━━━ DATA RECORDS
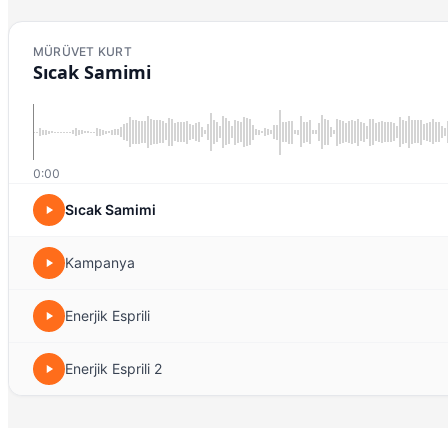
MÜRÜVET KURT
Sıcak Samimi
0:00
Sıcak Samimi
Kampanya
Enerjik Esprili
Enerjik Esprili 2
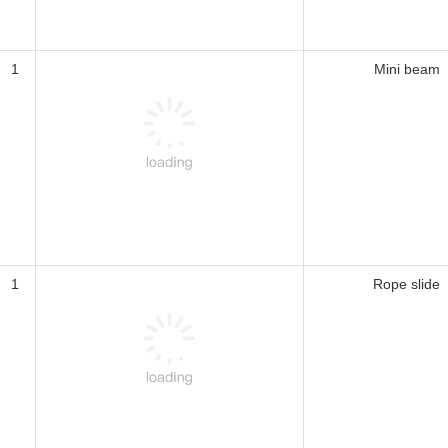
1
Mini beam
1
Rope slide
━━━━━━
━━━ DATA RECORDS
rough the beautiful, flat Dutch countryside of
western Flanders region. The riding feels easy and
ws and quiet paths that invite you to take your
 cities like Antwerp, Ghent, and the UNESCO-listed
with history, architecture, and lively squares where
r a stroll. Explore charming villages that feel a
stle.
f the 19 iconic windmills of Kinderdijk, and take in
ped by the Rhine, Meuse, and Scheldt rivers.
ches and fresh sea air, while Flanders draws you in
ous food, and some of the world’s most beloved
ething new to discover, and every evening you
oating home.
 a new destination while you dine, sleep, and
━━━━━━
━━━ DATA RECORDS
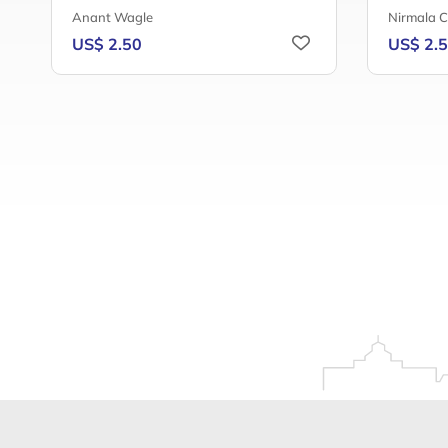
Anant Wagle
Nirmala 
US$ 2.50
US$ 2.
━━━━━━
- WHAT NEEDS TO BE DONE
Give an exact copy of the lines above from the line with "ches and fresh" up to and including the line with "a new destination while you dine, sleep, and", and leave everything else out.

- RESULT OF THIS TASK
ches and fresh sea air, while Flanders draws you in
ous food, and some of the world’s most beloved
ething new to discover, and every evening you
oating home.
 a new destination while you dine, sleep, and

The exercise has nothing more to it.